> Requirement:
Your job is to copy every line in the material containing the word "Iráne".
----
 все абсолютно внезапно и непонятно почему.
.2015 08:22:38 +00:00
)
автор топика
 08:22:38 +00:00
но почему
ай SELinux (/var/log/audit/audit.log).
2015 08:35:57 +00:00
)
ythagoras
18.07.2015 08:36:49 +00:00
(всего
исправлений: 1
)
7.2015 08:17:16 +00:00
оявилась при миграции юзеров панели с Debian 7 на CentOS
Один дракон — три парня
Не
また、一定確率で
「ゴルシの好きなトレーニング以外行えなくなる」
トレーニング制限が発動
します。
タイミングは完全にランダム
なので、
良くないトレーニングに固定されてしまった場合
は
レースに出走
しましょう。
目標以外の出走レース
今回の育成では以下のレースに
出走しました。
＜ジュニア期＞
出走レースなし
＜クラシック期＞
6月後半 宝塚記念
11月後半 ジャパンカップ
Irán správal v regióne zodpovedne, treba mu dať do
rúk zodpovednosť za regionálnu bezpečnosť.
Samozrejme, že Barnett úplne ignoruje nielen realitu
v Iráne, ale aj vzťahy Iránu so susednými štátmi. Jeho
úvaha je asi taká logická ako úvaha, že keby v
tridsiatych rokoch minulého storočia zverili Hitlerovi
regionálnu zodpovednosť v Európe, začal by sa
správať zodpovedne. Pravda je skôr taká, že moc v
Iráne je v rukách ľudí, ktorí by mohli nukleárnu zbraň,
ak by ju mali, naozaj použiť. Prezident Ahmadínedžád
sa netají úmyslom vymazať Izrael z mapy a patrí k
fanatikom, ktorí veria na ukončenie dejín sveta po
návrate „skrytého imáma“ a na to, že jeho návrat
----
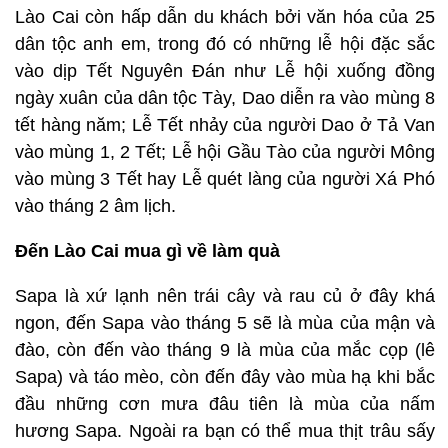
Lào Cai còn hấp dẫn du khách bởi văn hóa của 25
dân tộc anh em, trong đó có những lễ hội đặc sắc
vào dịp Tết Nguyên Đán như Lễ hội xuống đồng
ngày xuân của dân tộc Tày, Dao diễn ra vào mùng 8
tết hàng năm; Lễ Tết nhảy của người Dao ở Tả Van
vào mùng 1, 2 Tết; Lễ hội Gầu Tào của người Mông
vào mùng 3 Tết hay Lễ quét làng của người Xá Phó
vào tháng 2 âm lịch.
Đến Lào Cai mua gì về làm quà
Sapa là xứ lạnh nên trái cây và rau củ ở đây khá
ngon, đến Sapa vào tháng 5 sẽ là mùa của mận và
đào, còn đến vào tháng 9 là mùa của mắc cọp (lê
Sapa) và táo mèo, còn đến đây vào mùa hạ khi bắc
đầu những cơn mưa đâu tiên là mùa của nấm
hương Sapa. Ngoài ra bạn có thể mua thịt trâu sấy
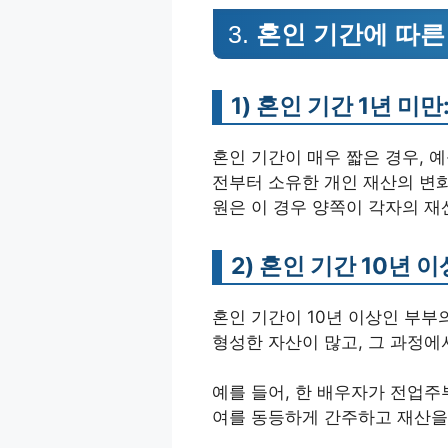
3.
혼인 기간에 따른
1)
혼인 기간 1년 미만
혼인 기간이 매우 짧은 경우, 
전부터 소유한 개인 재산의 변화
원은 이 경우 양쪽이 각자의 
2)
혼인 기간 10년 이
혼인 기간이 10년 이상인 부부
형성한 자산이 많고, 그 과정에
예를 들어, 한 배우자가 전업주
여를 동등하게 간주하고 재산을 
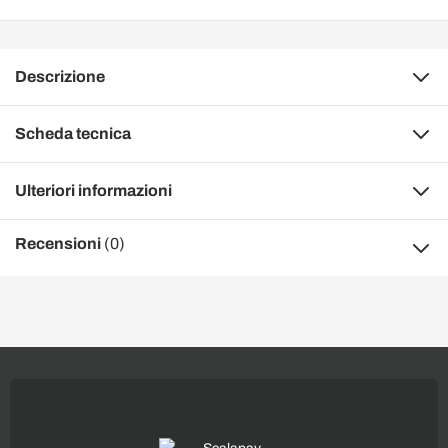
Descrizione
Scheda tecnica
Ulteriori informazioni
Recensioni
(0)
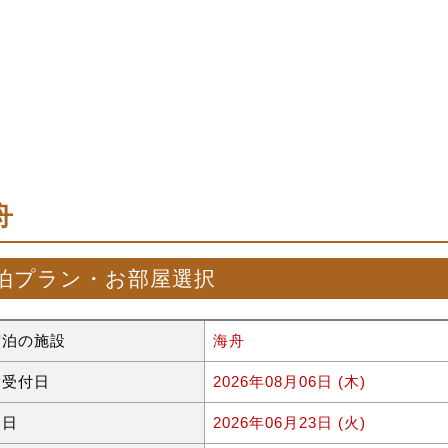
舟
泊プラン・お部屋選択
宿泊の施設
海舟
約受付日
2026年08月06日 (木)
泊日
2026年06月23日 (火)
----
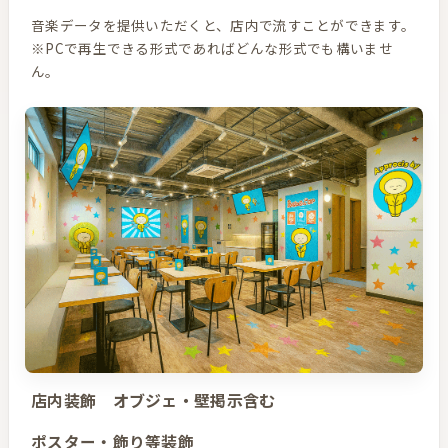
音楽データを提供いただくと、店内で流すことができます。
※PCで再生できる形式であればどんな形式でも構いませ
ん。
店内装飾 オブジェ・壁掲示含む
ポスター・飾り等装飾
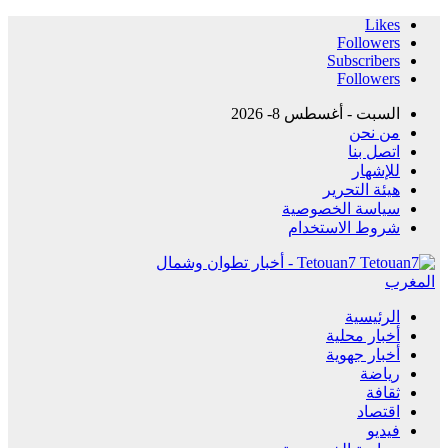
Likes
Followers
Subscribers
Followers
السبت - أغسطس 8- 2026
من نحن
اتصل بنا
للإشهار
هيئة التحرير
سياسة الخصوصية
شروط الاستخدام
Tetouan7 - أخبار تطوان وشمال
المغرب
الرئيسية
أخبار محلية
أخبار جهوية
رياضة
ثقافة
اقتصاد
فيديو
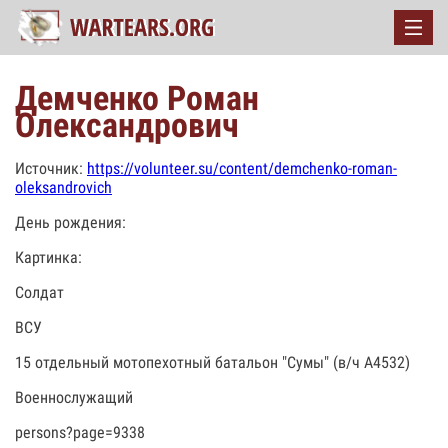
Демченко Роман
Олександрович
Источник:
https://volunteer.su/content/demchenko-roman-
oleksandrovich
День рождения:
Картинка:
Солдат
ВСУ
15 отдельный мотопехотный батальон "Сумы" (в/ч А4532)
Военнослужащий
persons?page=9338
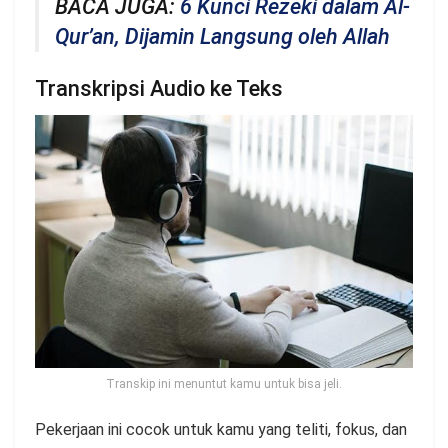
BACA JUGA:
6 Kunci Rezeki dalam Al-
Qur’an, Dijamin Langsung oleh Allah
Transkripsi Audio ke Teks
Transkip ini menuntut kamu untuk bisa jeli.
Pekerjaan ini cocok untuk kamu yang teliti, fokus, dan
----
> Problem solution:
v Iráne, ale aj vzťahy Iránu so susednými štátmi. Jeho
Iráne je v rukách ľudí, ktorí by mohli nukleárnu zbraň,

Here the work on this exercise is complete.